I picked up Fareed Zakaria's The Post-American World last November when it had a lot of momentum. I also bought Naomi Klein's The Shock Doctrine at the same time. I had The Shock Doctrine done by Thanksgiving - and then spent the holiday car-ride to my grandfather's house discussing the points of the book with my father - but the Zakaria....

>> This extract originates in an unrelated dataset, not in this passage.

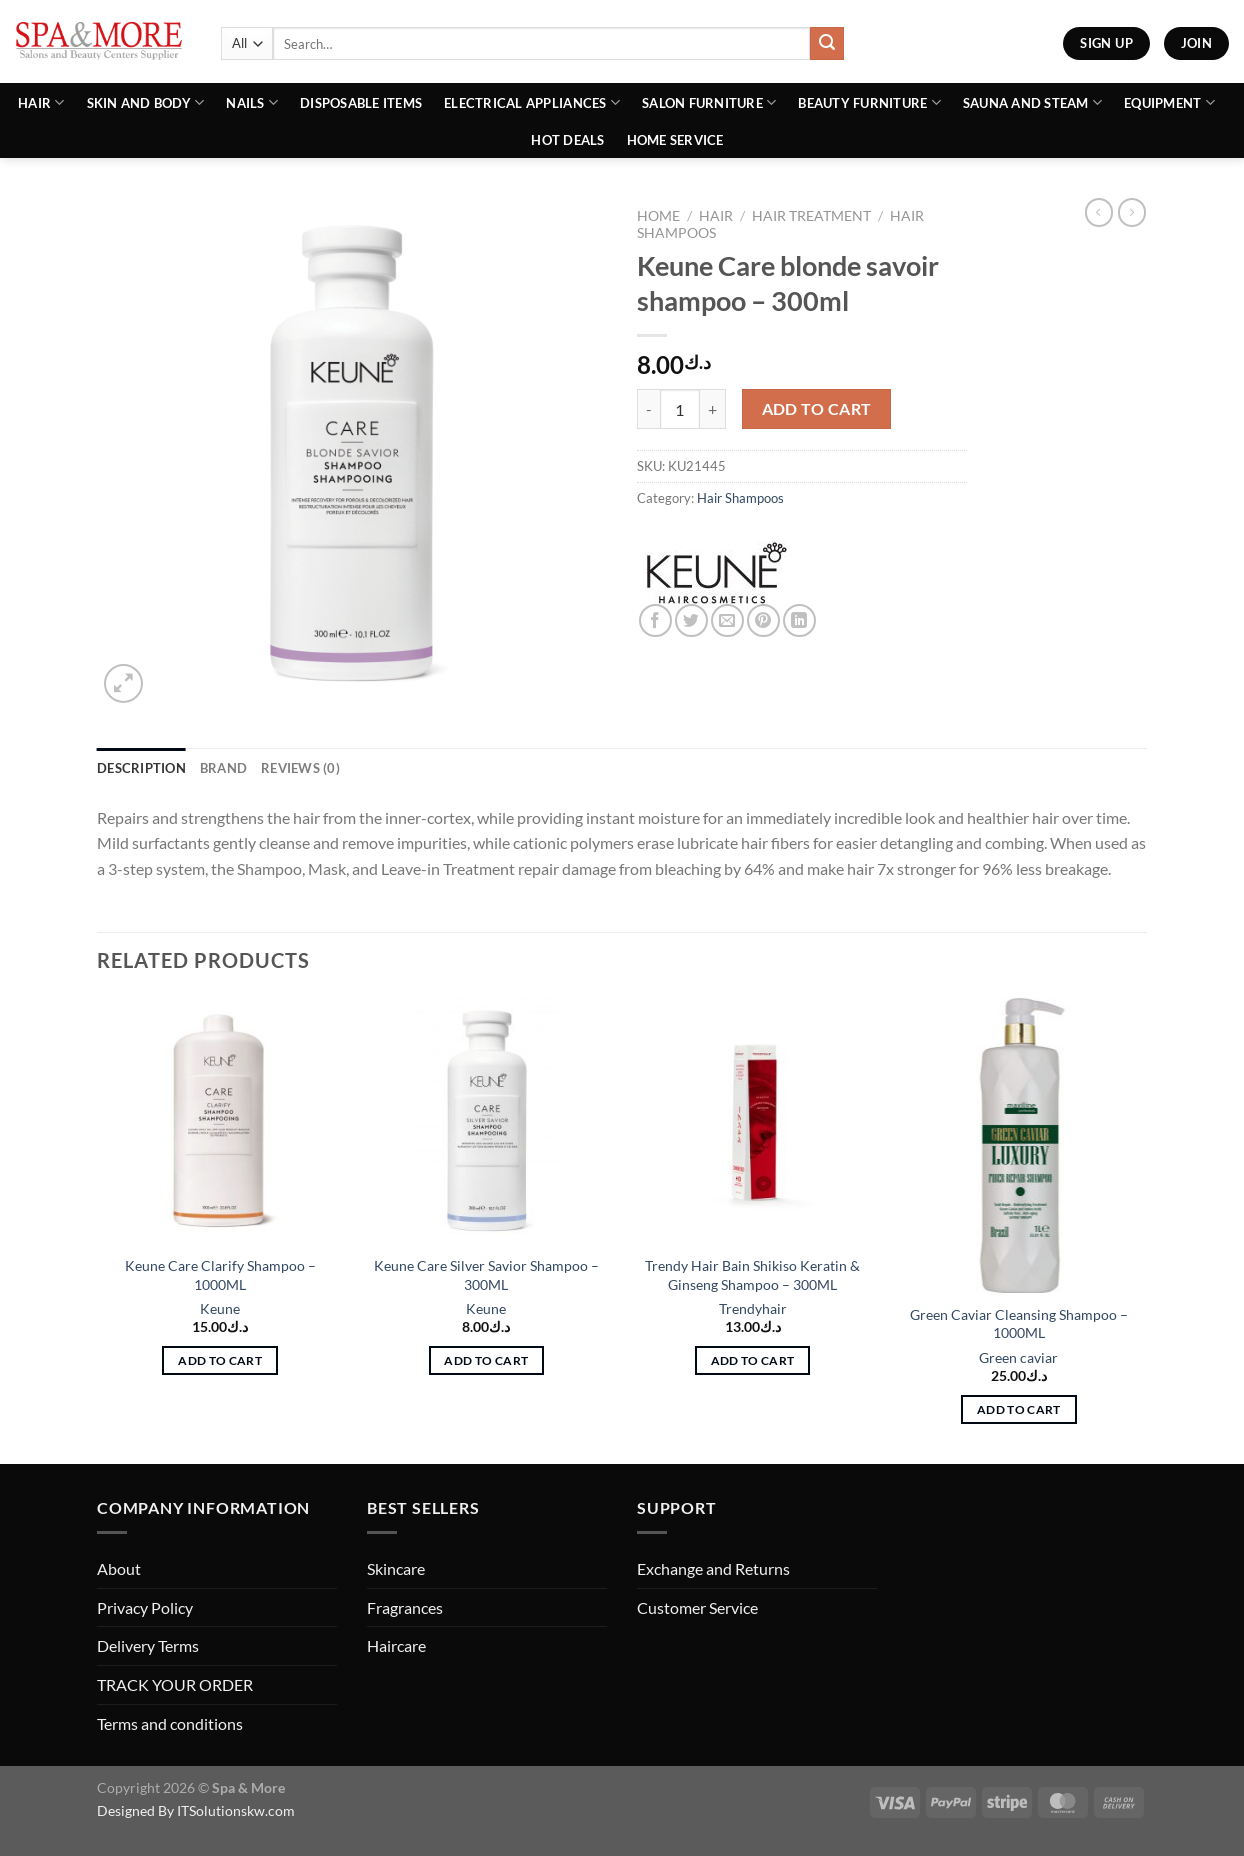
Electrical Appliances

I had to force myself to go back and finish this. I find that his outlook is a little too "rose-colored glasses" or "glass is half-full" for my taste. With the economic downturn I think we have to look critically at the US economic policies, which have obviously been allowed to run amok with little oversight, and acknowledge that the "American way" is not the only way. Zakaria also seems to favor remnants of colonialism, pointing out the similarities and differences between the US and British Imperialism, which is a bit stale given most countries' nationalist tendencies. Zakaria also praises the work of Margaret Thatcher, yes, the "Iron Lady" who revived the UK economy with her "reforms;" last time I checked, Thatcher treated a lot of working-class people as less than human with her "reforms" and privatization and I think that is reprehensible. One of the only things I found applicable in Zakaria's book was the idea that the US isn't falling behind as many alarmists like to point out - it's just that many countries are just now catching up to the US and taking a larger piece of the pie. Maybe we need to learn to share the sandbox.

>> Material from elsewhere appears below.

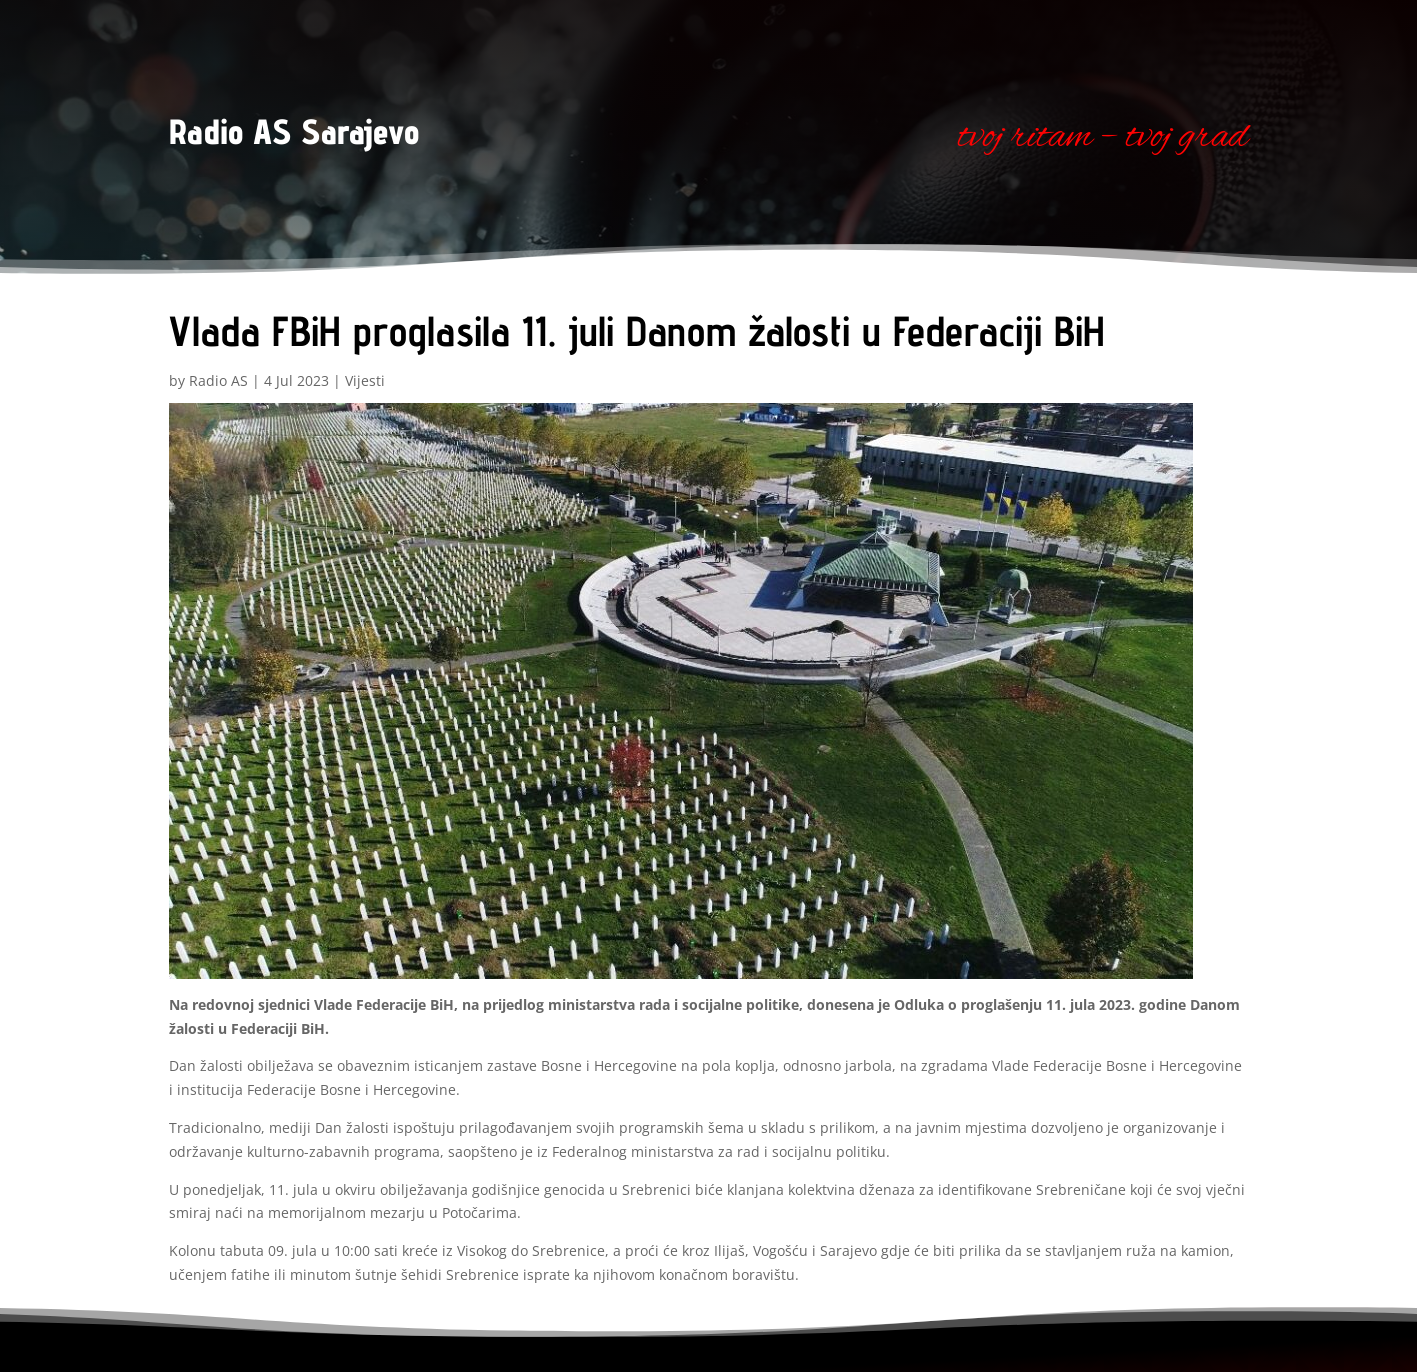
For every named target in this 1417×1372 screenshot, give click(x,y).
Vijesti (365, 380)
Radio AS (218, 380)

This isn't a terrible book, but I just didn't care about any of his points after a while. Particularly the last chapter with it's numbered, bulleted list - I had started skimming the book by then. So, I'm pretty "blah"/"meh" about this book. If you want a sunny outlook about the US, read Zakaria. If you want to make your hair stand on end and get all worked up about US economic practices, read the Wolf.